If a mining company faces a business interruption event, it will want to avoid further pain in its recovery. Today, this means ensuring that policy terms and conditions reflect longer times frames and increased costs. And when insurers are regularly suggesting buyers increase their stated property values for building and equipment values by 15%-20% (compared to the typical 1%-5% year-over-year increases the sector has experienced historically) the hunt is on for better value.

But in the pursuit of the precise cover required at an appropriate price, mining companies can also uncover further strategic advantages and ways of upping their return on capital. In this insight, we look at how to assess insured values to identify optimization opportunities in the current market conditions.

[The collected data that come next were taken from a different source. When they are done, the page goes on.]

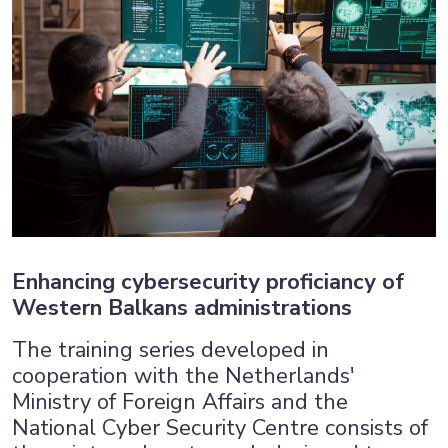
Enhancing cybersecurity proficiancy of
Western Balkans administrations
The training series developed in
cooperation with the Netherlands'
Ministry of Foreign Affairs and the
National Cyber Security Centre consists of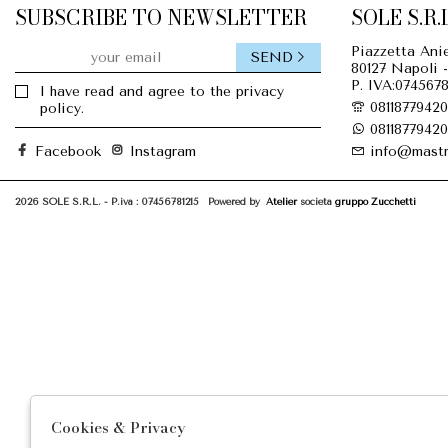
SUBSCRIBE TO NEWSLETTER
SOLE S.R.L
Piazzetta Anie
SEND
80127 Napoli -
P. IVA:0745678
I have read and agree to the privacy
08118779420
policy.
08118779420
Facebook
Instagram
info@mastr
2026 SOLE S.R.L. - P.iva : 07456781215 Powered by
Atelier
società
gruppo Zucchetti
Cookies & Privacy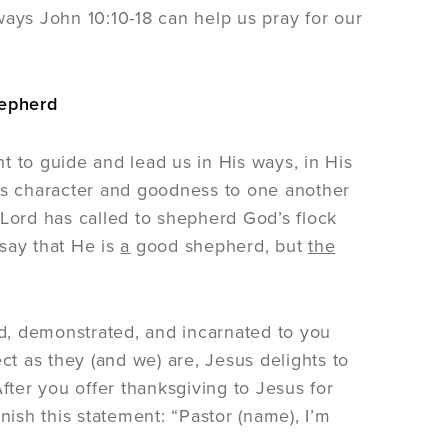
ways John 10:10-18 can help us pray for our
hepherd
t to guide and lead us in His ways, in His
His character and goodness to one another
 Lord has called to shepherd God’s flock
say that He is
a
good shepherd, but
the
d, demonstrated, and incarnated to you
ct as they (and we) are, Jesus delights to
ter you offer thanksgiving to Jesus for
nish this statement: “Pastor (name), I’m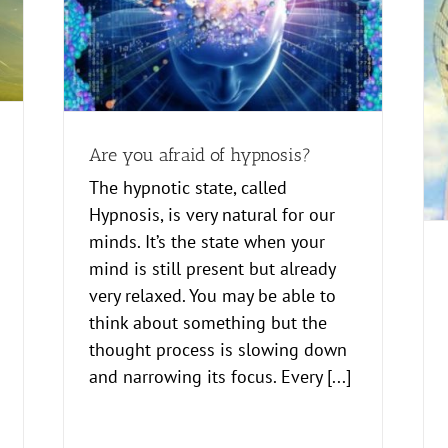
Here is how Therapeutic Imagery sessions
work
Creative
Healing
Are you afraid of hypnosis?
The hypnotic state, called
Hypnosis, is very natural for our
minds. It’s the state when your
mind is still present but already
very relaxed. You may be able to
think about something but the
thought process is slowing down
and narrowing its focus. Every [...]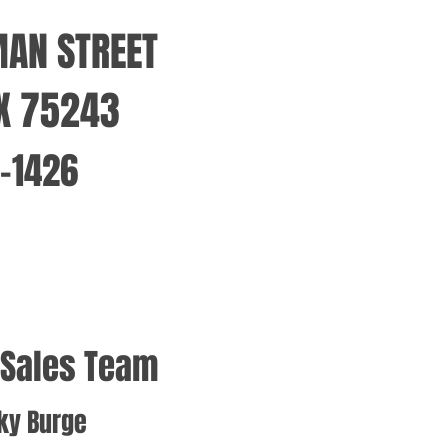
MAN STREET
TX 75243
1-1426
 Sales Team
ky Burge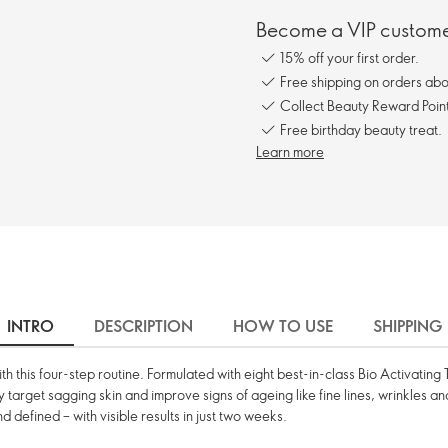
Become a VIP customer
15% off your first order.
Free shipping on orders ab
Collect Beauty Reward Point
Free birthday beauty treat.
Learn more
INTRO
DESCRIPTION
HOW TO USE
SHIPPING
 with this four-step routine. Formulated with eight best-in-class Bio Activati
ly target sagging skin and improve signs of ageing like fine lines, wrinkles a
d defined – with visible results in just two weeks.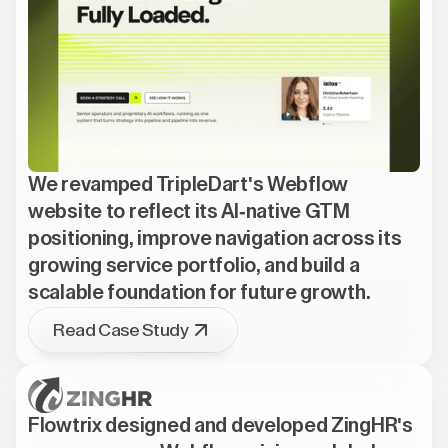
We revamped TripleDart's Webflow
website to reflect its AI-native GTM
positioning, improve navigation across its
growing service portfolio, and build a
scalable foundation for future growth.
Read Case Study
Flowtrix designed and developed ZingHR's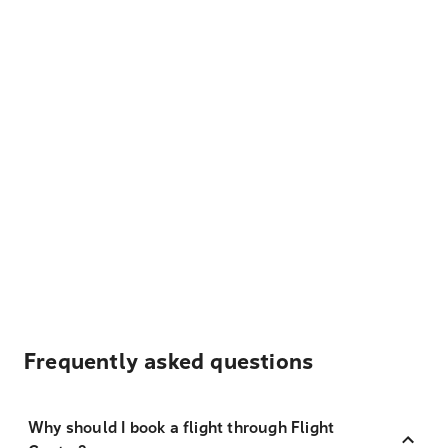
Frequently asked questions
Why should I book a flight through Flight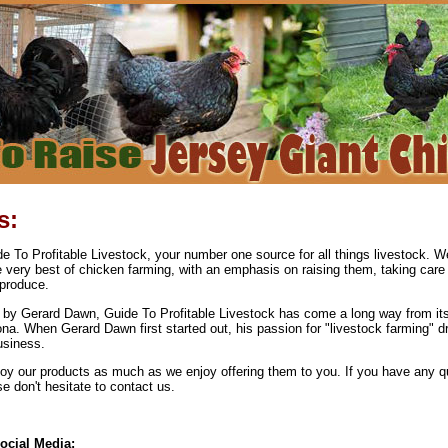
s:
 To Profitable Livestock, your number one source for all things livestock. We
e very best of chicken farming, with an emphasis on raising them, taking care
produce.
by Gerard Dawn, Guide To Profitable Livestock has come a long way from its
ona. When Gerard Dawn first started out, his passion for "livestock farming" d
usiness.
y our products as much as we enjoy offering them to you. If you have any q
 don't hesitate to contact us.
ocial Media: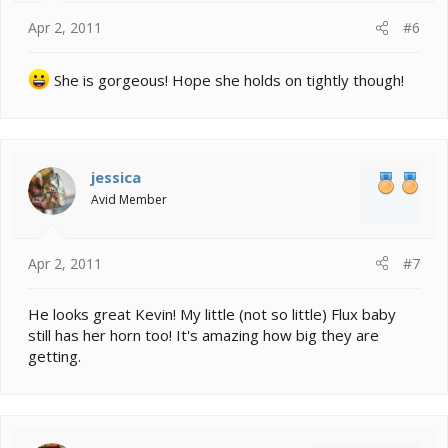
Apr 2, 2011
#6
She is gorgeous! Hope she holds on tightly though!
jessica
Avid Member
Apr 2, 2011
#7
He looks great Kevin! My little (not so little) Flux baby
still has her horn too! It's amazing how big they are
getting.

Avoiding over or understated values

Avoiding overstated values means mining companies won’t pay increased insurance premiums and deploy business resources inefficiently. To achieve this, they will want to avoid some common mistakes, such as starting the values worksheet completed as part of the renewal process based on gross sales versus net sales. Net sales accounts for any discounts, freight and royalty expenses that would be considered variable in nature when presenting business interruption values. This means that a company’s values will be overstated if it is not properly accounting for the saved selling expenses, and so the overstated values may result in an increased insurance expense.

On the flipside, if a mining company reports understated values, it could encounter significant issues following a loss, resulting in uncovered losses for amounts exceeding stated limits. Furthermore, insurers often include average or co-insurance clauses when lacking confidence in the reported values. A common mistake here that results in understated values is where policyholders report gross profit as per the profit and loss statement. Policyholders cost of sales may include continuing expenses or fixed expenses such as labor and depreciation, which should be included to ensure the accuracy of the value and protect the business properly in the event of a claim. The financial impact of under-reporting a company’s values can be devastating if a catastrophic loss occurs and the recovery is limited to the reported value.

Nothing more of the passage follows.